Lawsuit Seeks to Block New York's Ban on Gas Stoves

Gas and construction trade groups say the state does not have the legal ability to enforce the rule.

Burners on a natural gas stove in Walpole, Mass., June 21, 2023.
Burners on a natural gas stove in Walpole, Mass., June 21, 2023.
AP Photo/Steven Senne, File

ALBANY, N.Y. (AP) — Gas and construction trade groups are suing to block New York state's ban on gas stoves and furnaces in new buildings.

The organizations argue the law violates the federal government's rules around how gas appliances are regulated, and filed the case against New York on Thursday in federal court.

Gov. Kathy Hochul, a Democrat, approved the ban this spring on the installation of fossil-fuel equipment in new buildings. It's set to take effect in 2026 for structures of seven stories or less and in 2029 for larger buildings. The law would not apply to existing buildings.

Similar policies have been approved by dozens of Democrat-controlled cities and local governments as supporters say they are aiming to reduce greenhouse gas emissions and improve indoor air quality. The rule quickly became the source of partisan outrage over climate change, with Republican officials and other opponents criticizing it as an infringement on consumer choice.

The New York Department of State, which is named as a defendant, declined to comment on the lawsuit.

The case was filed by the National Association of Home Builders and the National Propane Gas Association, among others.

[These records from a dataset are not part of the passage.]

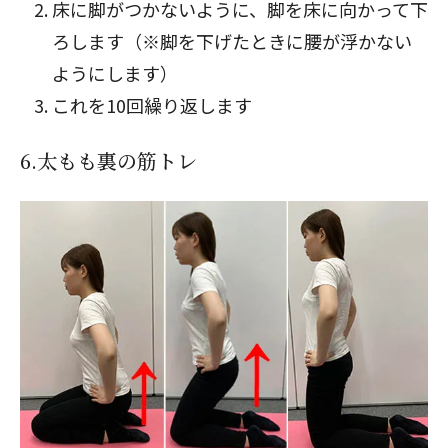
床に脚がつかないように、脚を床に向かって下
ろします（※脚を下げたときに腰が浮かない
ようにします）
これを10回繰り返します
6.太もも裏の筋トレ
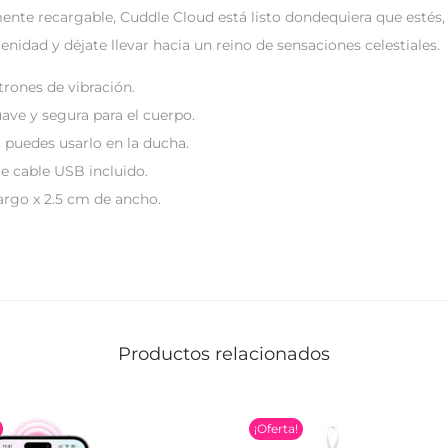
mente recargable, Cuddle Cloud está listo dondequiera que estés,
renidad y déjate llevar hacia un reino de sensaciones celestiales.
trones de vibración.
ave y segura para el cuerpo.
 puedes usarlo en la ducha.
 cable USB incluido.
argo x 2.5 cm de ancho.
Productos relacionados
¡Oferta!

It alleges that New York does not have the legal ability to enforce its rule because a preexisting federal law called the Energy Policy and Conservation Act already regulates energy use policies.

They are asking a judge to rule that the state's ban is unenforceable under federal law and for it to be blocked before it takes effect.

The state's law contains exemptions for emergency backup power equipment and for commercial food establishments, laboratories and car washes. New York City is set to begin phasing in a separate set of rules for all-electric new construction next year.